The Black Scorpion (1957)
The Black Scorpion is a 1957 black-and-white Mexican-American giant insect horror film from Warner Bros., produced by Jack Dietz and Frank Melford, directed by Edward Ludwig, that stars Richard Denning, Mara Corday, Carlos Rivas and Mario Navarro.
The film's stop motion animation special effects were created by Willis O'Brien.
After killing a crew of telephone repairmen, the scorpions turn their attention to San Lorenzo itself, with the guns of Major Cosio's troops having no effect on them. The next morning, the scorpions have returned to their underground lair (which, in addition to the scorpions, is home to giant worms and spiders), leaving the authorities to seek the help of renowned entomologist Dr. Velasco. It is up to him, Hank, and Arturo to figure out a way to either destroy the scorpions or seal off the entrance to their cavern home, before more innocent lives are put at risk.
Despite collapsing the cave entrance, the giant scorpions make it to the surface and destroy a train, killing some passengers, and before fighting among themselves. In the end, one scorpion, the largest of the group, kills all of the smaller ones, and heads for Mexico City. Hank and Arturo come up with a plan to lure it to a stadium, where the military is waiting with tanks and helicopters. Using a truckload of meat from a butcher shop, they manage to lure the scorpion into the stadium where the military's weapons again prove useless against its armor. However, Hank manages to finish it off by using an electric cable attached to a spear and shooting it into its throat, which is its only vulnerable spot. After destroying several tanks and helicopters, the surviving fighters detonate the electric charge, finally slaying the last scorpion.
Willis O'Brien, creator of the stop-motion effects for the original King Kong, was the special effects supervisor, albeit on a smaller budget. Pete Peterson, who worked with O'Brien on Mighty Joe Young and would again on The Giant Behemoth, did most of the actual hands-on animation. O'Brien borrowed heavily from other previous movies for the special effects in this film. The models used for the trapdoor spider and the giant tentacled worm have been reported to be the same ones that were used in the famous "Lost Spider Pit Sequence" from the original King Kong. However, biographers dispute whether O'Brien saved his models, and Ray Harryhausen's An Animated Life noted that many models used in Kong were still in storage at RKO in the 1950s, by which time many were decayed. The sounds made by the scorpions were recycled from the ant sound effects from the movie Them! A large-scale scorpion "head" was used for close-up reaction shots, but the head's human-like features distracted from the realism of O'Brien's animated models.
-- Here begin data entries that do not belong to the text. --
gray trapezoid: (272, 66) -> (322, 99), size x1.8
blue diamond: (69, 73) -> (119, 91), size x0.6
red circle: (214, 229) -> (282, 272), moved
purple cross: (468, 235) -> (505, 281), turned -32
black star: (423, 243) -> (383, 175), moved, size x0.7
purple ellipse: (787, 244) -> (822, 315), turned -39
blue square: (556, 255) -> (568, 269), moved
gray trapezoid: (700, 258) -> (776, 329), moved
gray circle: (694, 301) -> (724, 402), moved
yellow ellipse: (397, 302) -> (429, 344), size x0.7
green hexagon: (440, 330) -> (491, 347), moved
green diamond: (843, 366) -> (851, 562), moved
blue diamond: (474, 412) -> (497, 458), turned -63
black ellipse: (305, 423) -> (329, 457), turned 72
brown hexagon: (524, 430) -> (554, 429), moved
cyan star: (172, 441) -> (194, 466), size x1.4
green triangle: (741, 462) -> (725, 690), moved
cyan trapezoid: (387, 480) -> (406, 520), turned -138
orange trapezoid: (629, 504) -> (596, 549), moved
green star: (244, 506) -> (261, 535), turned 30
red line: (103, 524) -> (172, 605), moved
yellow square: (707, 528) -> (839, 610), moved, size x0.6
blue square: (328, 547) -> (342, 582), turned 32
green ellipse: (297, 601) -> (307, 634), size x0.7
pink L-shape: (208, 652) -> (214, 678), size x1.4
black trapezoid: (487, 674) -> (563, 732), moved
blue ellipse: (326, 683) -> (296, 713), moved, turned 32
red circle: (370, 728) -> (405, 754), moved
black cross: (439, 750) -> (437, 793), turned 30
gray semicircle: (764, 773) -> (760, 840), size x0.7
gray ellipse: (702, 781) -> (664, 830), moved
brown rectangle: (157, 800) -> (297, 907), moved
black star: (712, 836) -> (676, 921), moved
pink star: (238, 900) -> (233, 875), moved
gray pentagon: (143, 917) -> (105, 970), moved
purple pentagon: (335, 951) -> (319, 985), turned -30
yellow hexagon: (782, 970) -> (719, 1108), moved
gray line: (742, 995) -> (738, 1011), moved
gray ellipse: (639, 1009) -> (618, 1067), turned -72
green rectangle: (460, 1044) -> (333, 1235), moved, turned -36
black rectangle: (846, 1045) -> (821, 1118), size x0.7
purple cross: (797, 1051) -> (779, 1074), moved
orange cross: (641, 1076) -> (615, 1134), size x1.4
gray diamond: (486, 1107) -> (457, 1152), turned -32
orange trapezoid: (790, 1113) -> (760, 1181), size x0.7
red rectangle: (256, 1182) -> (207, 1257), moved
Willis H. O'Brien and Pete Peterson began filming the special effects of this film in a large remodeled dressing room at the Tepeac Studios in Mexico City, but when money became tight they finished the picture in Peterson's garage in Encino, California.
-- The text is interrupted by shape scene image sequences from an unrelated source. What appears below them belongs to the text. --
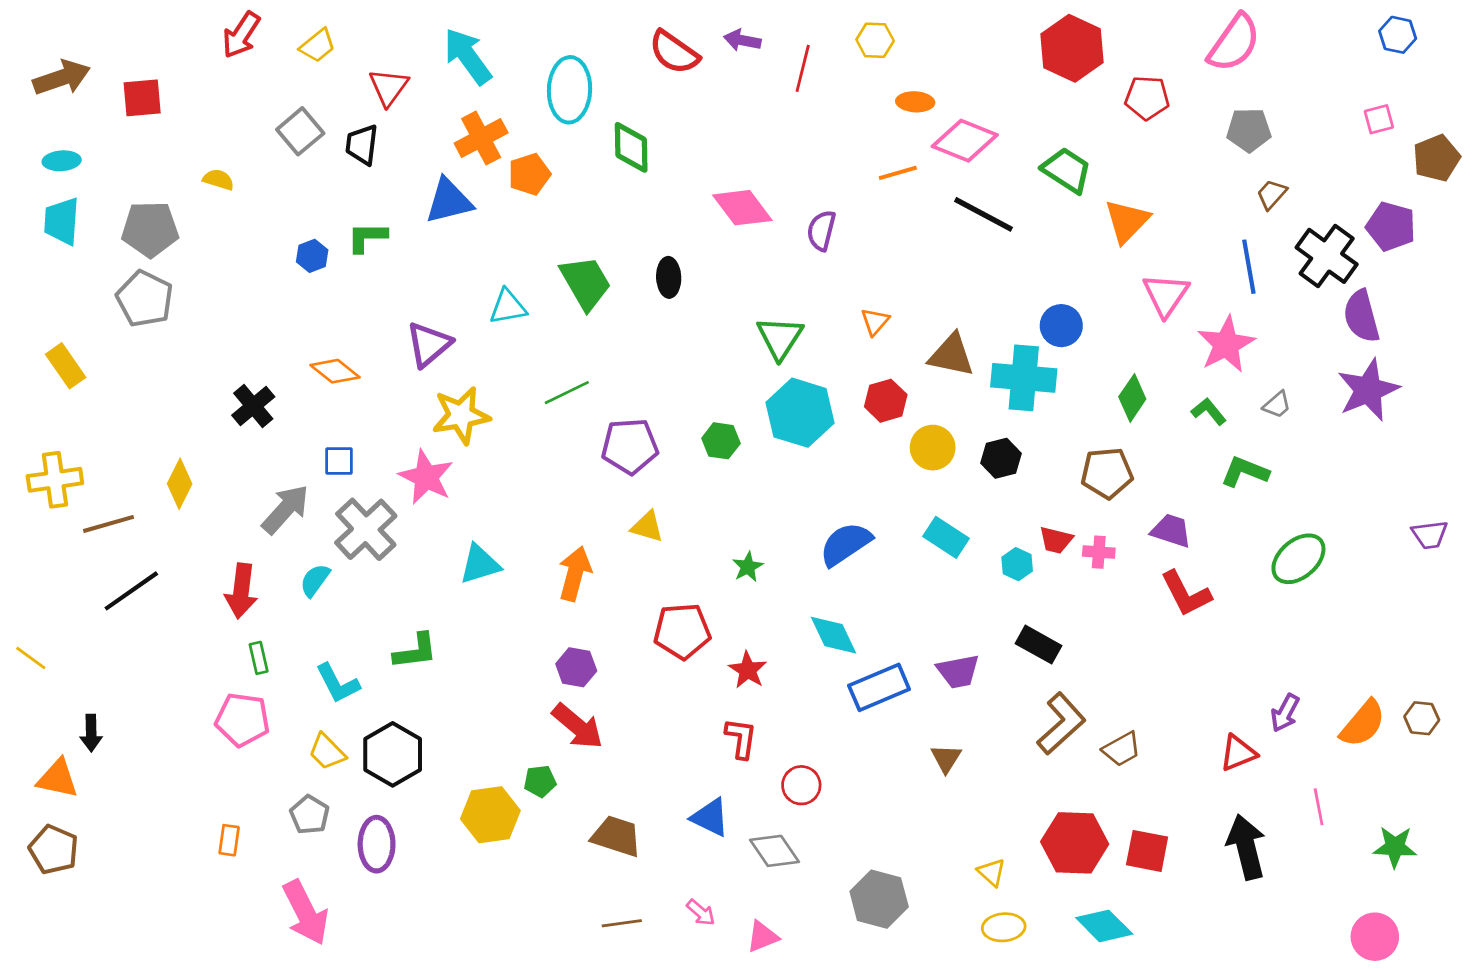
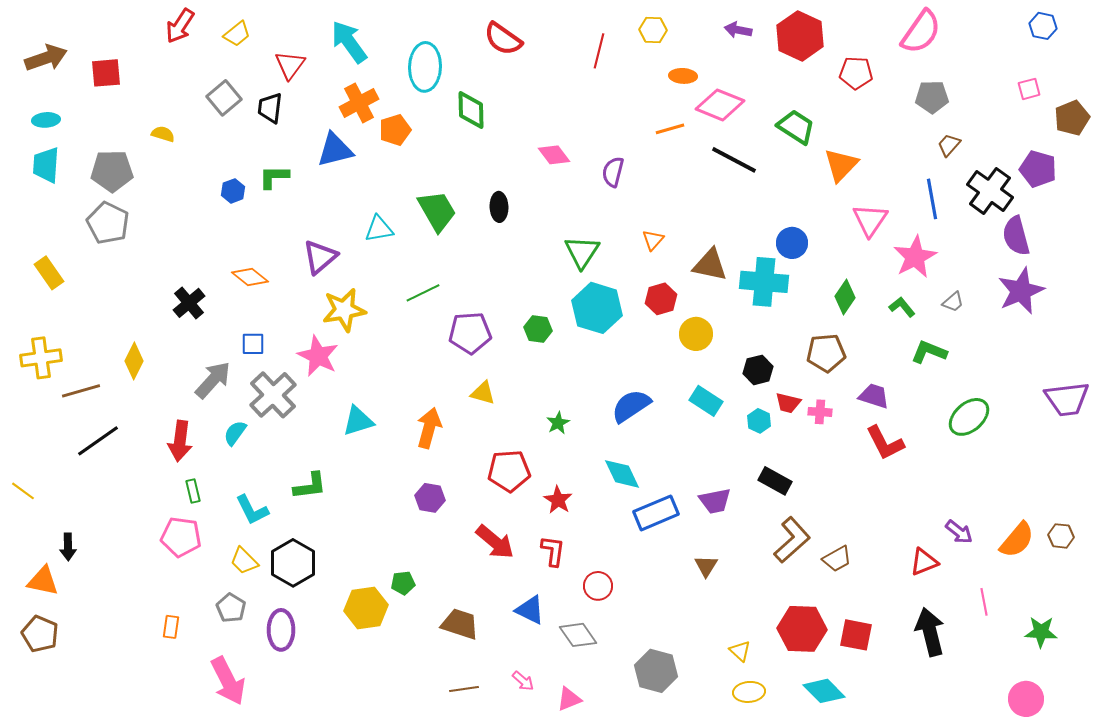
purple arrow: (742, 40) -> (738, 30), moved
pink diamond: (742, 208) -> (554, 155), size x0.7
black hexagon: (1001, 458) -> (758, 370), moved
purple trapezoid: (1430, 535) -> (1067, 399), size x1.6
purple arrow: (1285, 713) -> (959, 532), turned -80
red arrow: (578, 726) -> (495, 542), moved

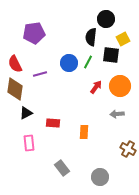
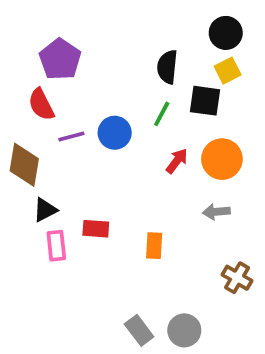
black circle: (106, 19) -> (226, 33), moved
purple pentagon: (34, 33) -> (60, 59), turned -30
blue circle: (69, 63) -> (115, 133), moved
red semicircle: (15, 64) -> (41, 104), moved
pink rectangle: (29, 143) -> (56, 246), moved
gray rectangle: (62, 168) -> (139, 330), moved

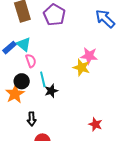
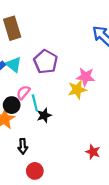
purple pentagon: (54, 15) -> (46, 62), moved
pink semicircle: (31, 61) -> (23, 92), moved, turned -120
yellow star: (81, 67) -> (77, 90), turned -30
That giant worm with the "octopus-like arms" seen in this film is a prop from the unused spider pit sequence from the original King Kong (1933).
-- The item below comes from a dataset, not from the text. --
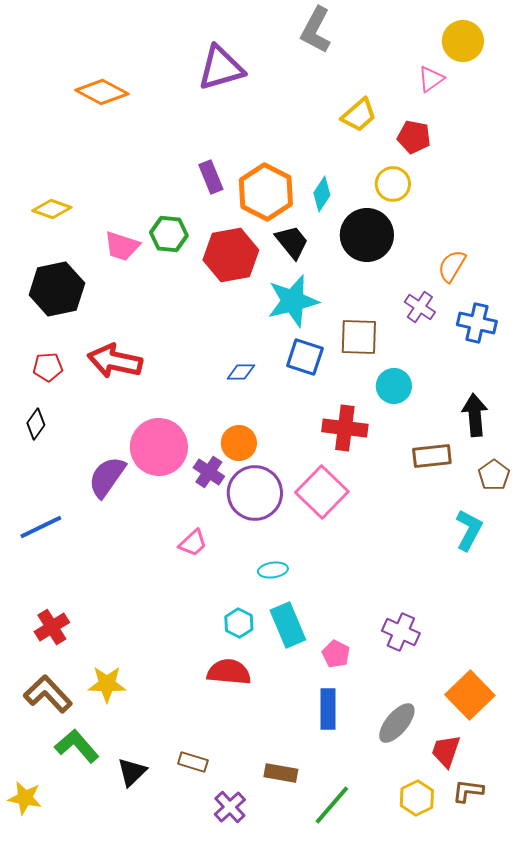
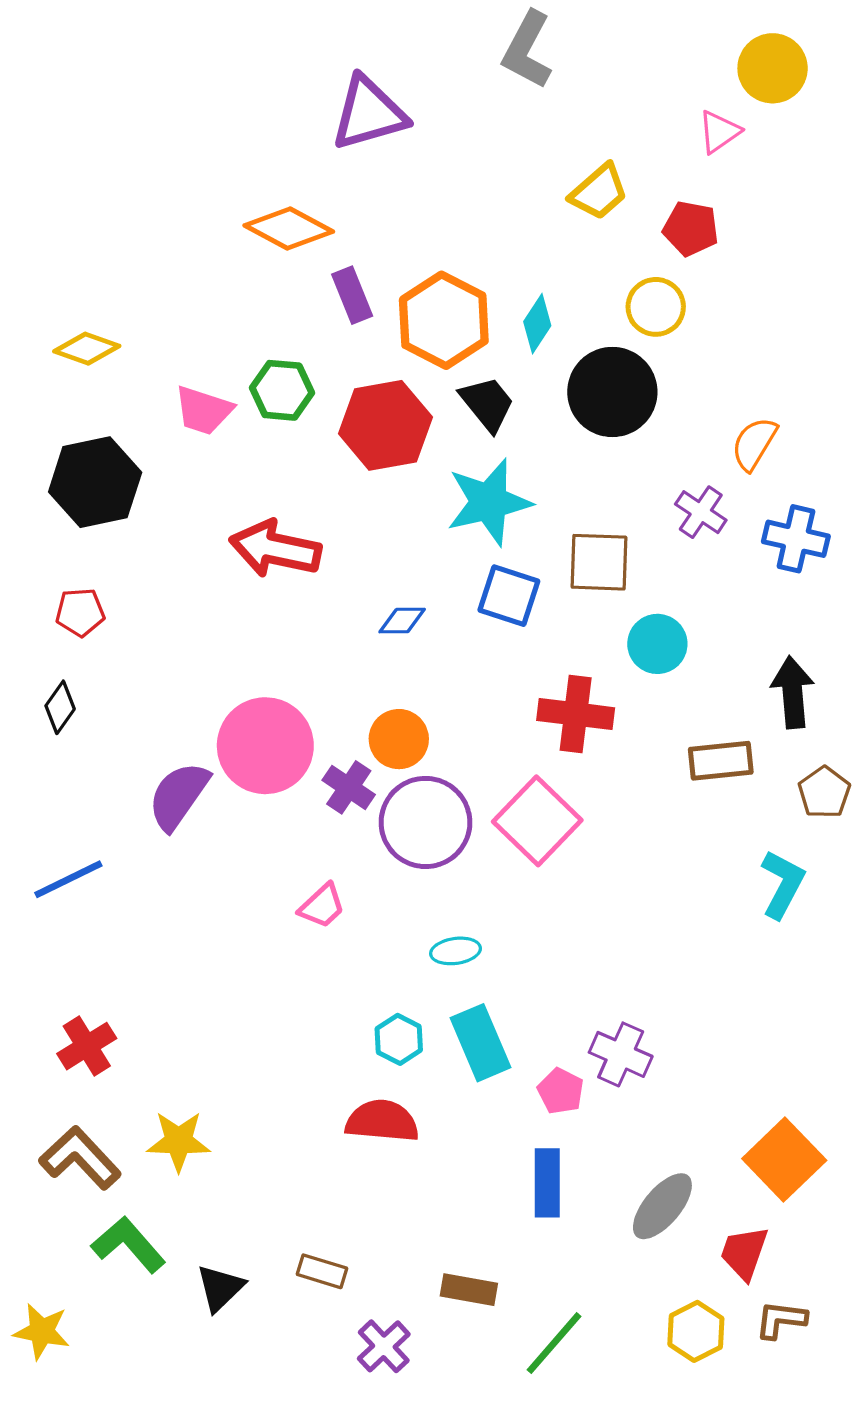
orange diamond: (102, 92) -> (289, 228), moved
red arrow: (115, 361) -> (275, 549), moved
purple cross: (401, 632) -> (621, 1054), moved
The sounds of the scorpions are the same sounds as the ant chirps in Them! (1954).
The volcano shown at the beginning was Paricutin which erupted in 1943 and was active for about a decade.
The trapdoor spider that attacks Juanito in the scorpions' underground home is one of the original models left over from the famous deleted spider sequence in King Kong (1933).
While filming the stop-motion effects at Tepeac Studios, O'Brien and Peterson were assisted with miniature set construction by Ralph Hammeras, who was at the same studio filming the visual effects for The Giant Claw (1957).